Thursday, February 9, 2012

A few weeks late

Man, it's amazing how much attention you pay to things when you don't have them anymore.

For example, when the holidays came around, I more or less blocked them out. I told myself I wouldn't think about them because it would end up being painful for me, being unable to see my family on Thanksgiving, or on Christmas. Even though Christmas is my favorite holiday, even though I love the atmosphere and giving and receiving gifts and the food and the socializing and the Christmas tree, I didn't see it this year.

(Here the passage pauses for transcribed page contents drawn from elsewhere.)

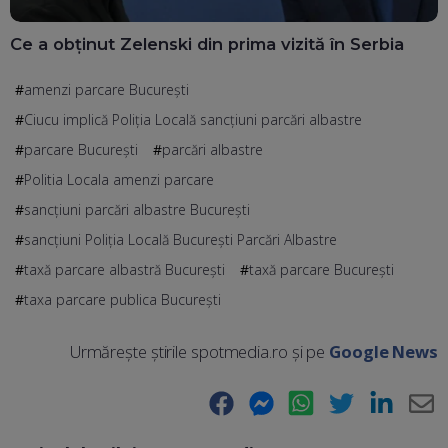
Ce a obținut Zelenski din prima vizită în Serbia
amenzi parcare București
Ciucu implică Poliția Locală sancțiuni parcări albastre
parcare București
parcări albastre
Politia Locala amenzi parcare
sancțiuni parcări albastre București
sancțiuni Poliția Locală București Parcări Albastre
taxă parcare albastră București
taxă parcare București
taxa parcare publica Bucureşti
Urmărește știrile spotmedia.ro și pe
Google News
Facebook
Messenger
WhatsApp
Twitter
LinkedIn
E-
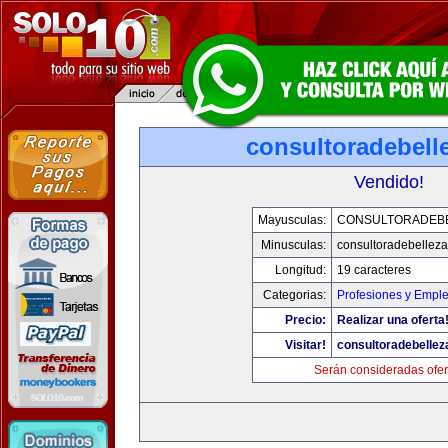
consultoradebell
Vendido!
Mayusculas:
CONSULTORADEB
Minusculas:
consultoradebellez
Longitud:
19 caracteres
Categorias:
Profesiones y Empl
Precio:
Realizar una oferta
Visitar!
consultoradebelle
Serán consideradas ofer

I didn't get to sit around the table with my family and eat ridiculously delicious food, didn't get to drink coffee and eat too much cake afterwards. Didn't get to see my dad put in the "Fireplace" VHS, a joke tape that turns out television into a fireplace and makes us 10% fancier than we were before. I didn't get to sit near the Christmas tree and smell the pine needles (of course, it probably wasn't a real tree this year) or my mom's candles, didn't get to watch A Christmas Story for 48 hours on TBS, didn't get to fall asleep in my bed knowing I'd have to wear some nice clothes tomorrow, maybe a nice sweater or something, didn't have to endure my brother trying to put a Christmas hat or God knows what on our bird's head or cage, didn't get to have drinks with my grandpa or eat tiny appetizers that you only get to eat on the holidays or for special occasions.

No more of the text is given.